Tell us a bit about the p2p/commons scene in Chicagoland ?
To be clear, while I have lived in Chicago about a decade of my life in total, I am currently a bi-coastal resident of Central Illinois and San Francisco. I am excited to see Chicago engage around P2P. There is something at the heart of Chicago culture and history that lends itself to working shoulder to shoulder together for something that matters. Daniel Burham, said “Make no little plans. They have no magic to stir men’s blood and probably will not themselves be realized.” He was instrumental in the urban planning of much of Chicago in the early 1900s, created the parks along the lakefront (and others in the city) believing that everyone should be within walking distance of a park. (Parks are a commons, right?) I have long believed that there is something magical about art and theater in Chicago, because there is such a culture of doing the work for the work and not for the glory. When I lived in Pilsen, a history professor explained that we lived within a few blocks of the birthplaces of three unions. (I don’t know your position on unions, but in my mind, historically, it is the work of coming together to create a shared infrastructure strong enough to assert and then co-manage our shared interest.) And there is a lot of history around civil rights and the need to work together for our shared interest to address them. Today, I see a lot of amazing work for social innovation in Illinois. So I see a lot of threads that I think can make Chicago a strong place for the practice of a P2P society. (Answering this question thoroughly would probably be an essay in itself, if not a book!)
Chicago also faces some tough challenges. Education in the city is a huge issue hotly debated. Neighborhoods have tended to be rooted in one nationality or another with few genuine examples of integration. The South side of Chicago feels more dangerous than Detroit, but since we can balance that with affluence of downtown and Lincoln Park it doesn’t get as much visibility. But I also hear of efforts to work on addressing the food desert issues, and again, very grassroots, shoulder to shoulder efforts to solve these challenges.
Where do you see the world, and yourself, in say, ten years ?
I have a sense that there are several crucial moments in our near future that will act like a phase change – creating a different way of organizing ourselves that we sort of just jump to wholy. Think about how fast the change to mobile phone and then to smart mobile phones cascaded through the world changing behaviors and beliefs globally. I think we are on the edge of a massive leap toward thrivability.
The movement for thrivability will extend, by that point, far beyond my reach or ability to track. I will be grateful for planting the seed and tending it while others harvest from the fruit it bears in their areas of knowledge and practice.
In 10 years, I hope my partner and I are consulting on thrivable futures from a little cabin in the woods where we live simply and playfully in a tiny house or cabin as part of a local maker culture. All our children will be independent then.
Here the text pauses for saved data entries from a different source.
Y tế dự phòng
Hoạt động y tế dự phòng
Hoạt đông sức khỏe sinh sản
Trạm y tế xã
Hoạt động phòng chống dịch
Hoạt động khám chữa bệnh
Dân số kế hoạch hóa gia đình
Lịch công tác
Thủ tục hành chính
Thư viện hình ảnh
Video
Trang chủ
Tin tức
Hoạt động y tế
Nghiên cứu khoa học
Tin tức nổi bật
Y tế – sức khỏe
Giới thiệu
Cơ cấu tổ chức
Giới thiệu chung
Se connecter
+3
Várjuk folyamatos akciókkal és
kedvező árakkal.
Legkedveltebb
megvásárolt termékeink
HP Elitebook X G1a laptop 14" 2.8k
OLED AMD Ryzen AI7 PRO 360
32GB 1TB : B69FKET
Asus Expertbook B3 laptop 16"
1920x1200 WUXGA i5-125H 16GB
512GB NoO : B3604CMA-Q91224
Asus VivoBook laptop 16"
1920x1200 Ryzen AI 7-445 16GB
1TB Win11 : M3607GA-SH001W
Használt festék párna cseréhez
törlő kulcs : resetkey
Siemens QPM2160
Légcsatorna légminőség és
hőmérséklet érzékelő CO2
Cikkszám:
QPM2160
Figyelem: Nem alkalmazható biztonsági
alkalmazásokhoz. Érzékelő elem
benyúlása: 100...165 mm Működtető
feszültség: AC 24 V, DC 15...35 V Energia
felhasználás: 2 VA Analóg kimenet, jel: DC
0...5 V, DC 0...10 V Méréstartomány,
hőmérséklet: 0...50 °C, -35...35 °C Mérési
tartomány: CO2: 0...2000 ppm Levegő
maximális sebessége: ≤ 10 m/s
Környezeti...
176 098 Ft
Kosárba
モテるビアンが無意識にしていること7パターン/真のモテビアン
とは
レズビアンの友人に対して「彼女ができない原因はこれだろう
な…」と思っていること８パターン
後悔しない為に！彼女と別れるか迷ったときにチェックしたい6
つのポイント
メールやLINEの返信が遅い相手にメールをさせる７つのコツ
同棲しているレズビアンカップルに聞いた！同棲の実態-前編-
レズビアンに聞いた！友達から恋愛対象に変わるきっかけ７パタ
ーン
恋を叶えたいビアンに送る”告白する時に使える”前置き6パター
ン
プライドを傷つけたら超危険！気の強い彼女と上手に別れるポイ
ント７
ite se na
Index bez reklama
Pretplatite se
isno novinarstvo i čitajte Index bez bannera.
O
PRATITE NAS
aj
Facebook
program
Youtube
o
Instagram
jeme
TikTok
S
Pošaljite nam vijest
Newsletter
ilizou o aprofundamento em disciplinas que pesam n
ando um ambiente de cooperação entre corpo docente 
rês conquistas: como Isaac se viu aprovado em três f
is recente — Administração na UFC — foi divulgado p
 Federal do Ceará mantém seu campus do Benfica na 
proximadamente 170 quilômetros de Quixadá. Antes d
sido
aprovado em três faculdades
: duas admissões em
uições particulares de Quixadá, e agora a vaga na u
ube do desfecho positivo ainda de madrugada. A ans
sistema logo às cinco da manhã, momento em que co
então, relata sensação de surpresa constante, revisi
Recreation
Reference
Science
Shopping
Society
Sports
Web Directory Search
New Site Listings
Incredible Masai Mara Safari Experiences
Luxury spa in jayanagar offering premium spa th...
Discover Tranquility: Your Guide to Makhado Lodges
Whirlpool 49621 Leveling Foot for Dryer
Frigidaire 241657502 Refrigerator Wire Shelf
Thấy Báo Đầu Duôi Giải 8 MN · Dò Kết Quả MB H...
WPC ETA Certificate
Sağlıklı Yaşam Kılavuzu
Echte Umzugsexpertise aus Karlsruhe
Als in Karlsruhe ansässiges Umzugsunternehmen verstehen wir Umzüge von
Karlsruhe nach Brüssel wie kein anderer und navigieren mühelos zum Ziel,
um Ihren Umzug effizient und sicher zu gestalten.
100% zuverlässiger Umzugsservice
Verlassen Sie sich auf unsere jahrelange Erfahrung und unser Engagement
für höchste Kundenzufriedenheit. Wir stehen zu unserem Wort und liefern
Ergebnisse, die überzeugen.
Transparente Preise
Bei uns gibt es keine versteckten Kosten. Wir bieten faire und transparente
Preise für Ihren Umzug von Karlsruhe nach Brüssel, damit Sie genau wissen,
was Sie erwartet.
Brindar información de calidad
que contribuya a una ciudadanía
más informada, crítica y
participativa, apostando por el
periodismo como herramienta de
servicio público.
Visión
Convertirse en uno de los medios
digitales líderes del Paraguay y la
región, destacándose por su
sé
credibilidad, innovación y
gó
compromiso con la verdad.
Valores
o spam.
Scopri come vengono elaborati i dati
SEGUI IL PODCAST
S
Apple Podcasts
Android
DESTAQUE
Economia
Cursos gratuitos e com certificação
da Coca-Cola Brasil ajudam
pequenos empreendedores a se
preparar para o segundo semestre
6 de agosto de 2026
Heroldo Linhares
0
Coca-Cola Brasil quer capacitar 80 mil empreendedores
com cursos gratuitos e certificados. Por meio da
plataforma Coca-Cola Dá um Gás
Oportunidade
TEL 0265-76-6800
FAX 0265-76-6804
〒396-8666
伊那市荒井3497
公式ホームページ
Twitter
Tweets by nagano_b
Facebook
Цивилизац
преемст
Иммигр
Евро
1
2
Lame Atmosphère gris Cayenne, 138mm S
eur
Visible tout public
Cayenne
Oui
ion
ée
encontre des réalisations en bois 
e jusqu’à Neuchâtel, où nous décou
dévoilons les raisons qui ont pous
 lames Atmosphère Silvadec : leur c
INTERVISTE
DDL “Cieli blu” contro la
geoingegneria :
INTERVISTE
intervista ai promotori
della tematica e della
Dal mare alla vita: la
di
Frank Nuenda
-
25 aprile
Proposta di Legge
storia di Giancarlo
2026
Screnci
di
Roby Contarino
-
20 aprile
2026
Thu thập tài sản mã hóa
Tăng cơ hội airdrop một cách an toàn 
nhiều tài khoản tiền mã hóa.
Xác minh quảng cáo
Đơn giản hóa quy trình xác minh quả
My partner is a creator-type, and I know he will be making mischief for the good of the world in his way.
I will continue writing books that describe the practices of thrivability (and I have two more outlined and several more at the germ idea stage). This next phase for me focuses on organization aliveness and creativity. After that, I want to write more about personal thriving, how we communicate with each other, how we create meaningful lives, and how we create living structures for governance of a commons at various scales, for example.